BREAKING: Judge denies government’s request to resume enforcement of ‘don’t ask don’t tell’

As expected, a federal district judge in California on Tuesday denied the government’s request to delay her injunction from last week halting the military’s enforcement of “don’t ask don’t tell.”

The Associated Press reports:

U.S. District Judge Virginia Phillips issued her ruling Tuesday after saying the government had not proven that her order would harm troops or impede efforts to implement new military regulations to deal with openly gay troops.

Justice Department officials say the Obama administration will appeal to the appellate court in San Francisco.

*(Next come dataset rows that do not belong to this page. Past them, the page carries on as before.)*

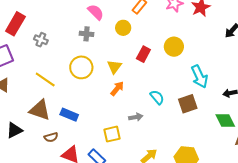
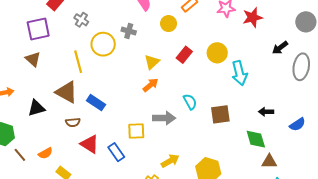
gray cross: (87, 34) -> (129, 31), moved
yellow circle: (81, 67) -> (103, 44), moved
cyan arrow: (199, 77) -> (239, 73), moved
yellow line: (45, 79) -> (78, 62), turned 30
gray arrow: (136, 117) -> (164, 118), size x1.5

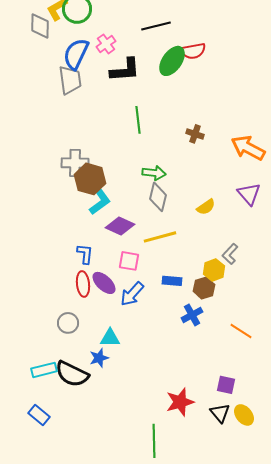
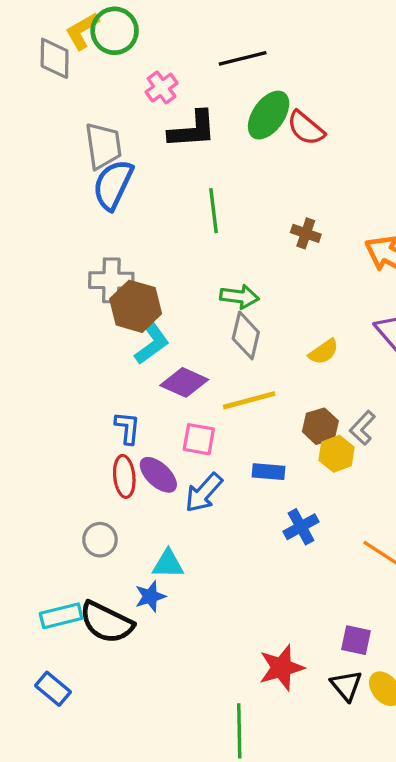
red semicircle: (193, 51) -> (306, 128), moved, turned 50
blue semicircle: (76, 54) -> (113, 185), moved
brown hexagon: (204, 288) -> (320, 426), moved

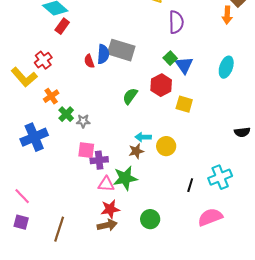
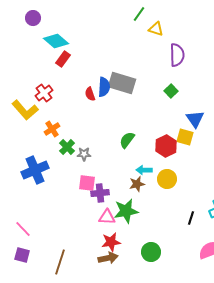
blue triangle: (184, 65) -> (195, 119), moved
red hexagon: (161, 85) -> (166, 146), moved
green semicircle: (130, 96) -> (127, 140), moved

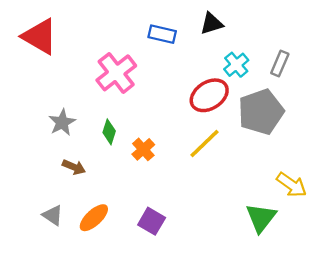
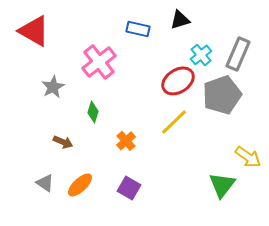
gray rectangle: (280, 64) -> (238, 54), size x1.5
gray star: (62, 122) -> (53, 87), moved
orange cross: (143, 149) -> (126, 141), moved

The military has promised to abide by her order as long as it remains in place.

Phillips declared the “don’t ask, don’t tell” policy unconstitutional Sept. 9. Under the 1993 law, the military cannot inquire into service members’ sexual orientation and punish them for it as long as they keep it to themselves.

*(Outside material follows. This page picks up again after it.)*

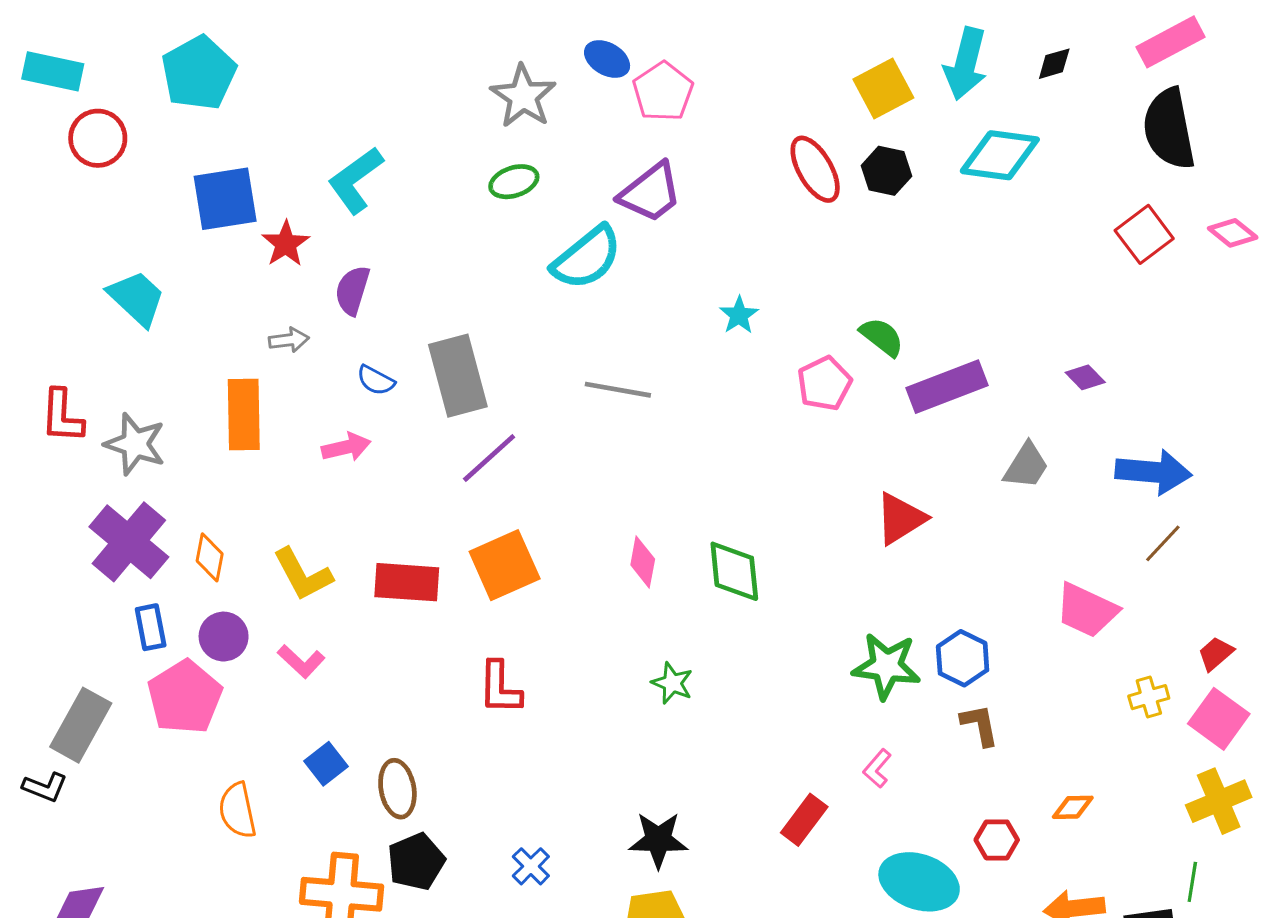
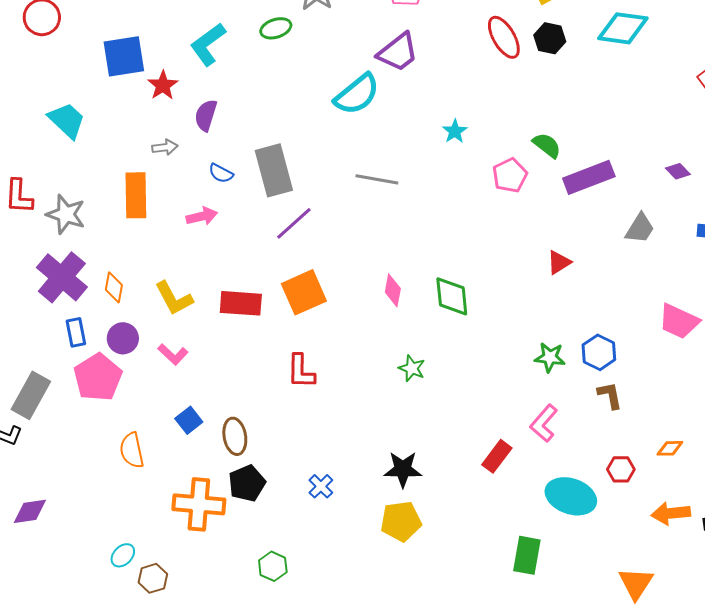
green ellipse: (514, 182) -> (276, 28), moved
red triangle: (900, 519) -> (559, 262), size x0.7
green star: (886, 666) -> (550, 357), size x0.7
pink L-shape: (877, 768) -> (544, 423), size x1.5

Aubrey Sarvis, executive director of the Servicemembers Legal Defense Network, issued the following statement in response to Phillips decision Tuesday to deny the government’s request:

“By the judge keeping the injunction in place, lesbian and gay service members are protected another day, but the uncertainty has not gone away. The Department of Justice will immediately ask the 9th Circuit to stay the injunction. We’re talking about the careers of patriots, people who are on the frontlines serving our country – some of whom are highly decorated – and the court needs to keep the injunction in place. As the DOJ fights to keep this unconstitutional and oppressive law, we are monitoring active-duty clients’ cases and fielding calls every day to our hotline. During this interim period of uncertainty, service members must not come out. Our service members need finality. Given the uncertainty in the courts, we urge the Senate to act swiftly next month on repeal when they return to Washington.”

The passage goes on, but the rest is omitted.